Ruins carry within them a sense of ambivalence. Despite their decay and destruction, they remain clear traces of human activity—not only relics of decline and transience, but also carriers of fragmentary memory. Still legible as part of the world of human artifacts, they are simultaneously subject to the constant interference of nature, which ruthlessly weaves them into its order and reshapes them. The issue of Warsaw's identity and Norbert Delman's work is similarly complex — belonging to a city marked by ruins and heritage. It is not merely a geographical or historical concept, but a complex emotional and existential experience.

Shimmering Rubble is a story that goes back many decades and generations, but it is also a memory of childhood games in squares full of rubble — a material associated not only with decay, but also with new forms of life and creativity.
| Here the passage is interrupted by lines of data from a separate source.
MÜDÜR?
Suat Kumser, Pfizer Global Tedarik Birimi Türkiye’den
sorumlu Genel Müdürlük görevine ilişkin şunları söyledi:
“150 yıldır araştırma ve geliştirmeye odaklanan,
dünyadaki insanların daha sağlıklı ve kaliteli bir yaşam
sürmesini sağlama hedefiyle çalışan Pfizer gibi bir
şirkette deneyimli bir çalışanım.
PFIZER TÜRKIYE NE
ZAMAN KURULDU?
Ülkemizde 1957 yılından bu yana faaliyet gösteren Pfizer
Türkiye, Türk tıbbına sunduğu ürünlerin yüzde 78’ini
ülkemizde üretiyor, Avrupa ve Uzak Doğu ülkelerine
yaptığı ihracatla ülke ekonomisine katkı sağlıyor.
In Delman's latest solo exhibition, it is not only a raw material for sculpture. It is also a metaphor for the transformation of the city and ourselves, an element of the urban fabric that has been present for centuries, a witness to tragic fates and the foundation of the present. Destruction here does not mean a fatal end, but becomes a starting point for a new order that does not cut off the past, but incorporates its traces into the present and future, marked by a raw presence and apparent disintegration.

The artist's latest practice emerges from the melancholy of the present day, dominated by helplessness, frustration, and a sense of powerlessness. The global media discourse creates an image dominated by narratives of defeat and crisis, depriving societies of their ability to take effective action. Contrary to Kant's vision of a world free from war, the present seems to herald the twilight of humanism. The normalization of suffering and the constant stream of reports from armed conflicts have become everyday occurrences. At the same time, we are stuck in a paradoxical impasse, a guarantor of peace maintained not by consent but by the threat of violence. The exhibition deals with the refusal to be entangled in the experience of unstoppable injustice. Delman consciously rejects this monolith of hopelessness, proposing an alternative perspective — blooming ruins, metal buds unfolding above the remains of Warsaw houses scattered on the gallery floor, resembling a dead riverbed.

The artistic process becomes a gesture of deep empathy, a ritual of embracing the “remnants” of forms of existence and experiences. Material that at first glance should be a symbol of decay and end becomes an organic metaphor for the force that sustains continuity and rebirth. In turn, rubble is a material trace of the past that prevents it from being completely erased. Shimmering Rubble speaks of hope, not in terms of banal optimism and utopian thinking, but of conscious emotional discipline and perseverance. The installations, like totems or obelisks—symbols of endurance and resistance to nihilism—remind us of the need for constant self-improvement and not giving in to discouragement.


Their melancholy does not consist in passive acceptance or resignation to loss. Rather, it is a kind of constant, subconscious presence of the past — a state that does not reject the pain associated with absence. Digging through the remains, welding, rummaging — these are creative gestures that become a metaphor for a new cognitive and cultural order. The artist reaches for the remnants of the existing order, giving them an autonomous form.

 

In turbulent times of climate depression and social helplessness, Norbert Delman's exhibition becomes a space for affirmation and reflection. It is a poetic tale of the passing of civilizations — whose downfalls are not the end of everything, but the beginning of a continuum in which fragments of reality always remain, reborn from the ashes. Each of them retains an echo of the whole, and the remains, the relics, are not a sign of the final end, but traces of a hidden fullness, the restoration of which requires patience and creative effort. Ruins thus become not only a testimony to the past, but also a promise of renewal, a record of existence that, despite its decay, continues to captivate.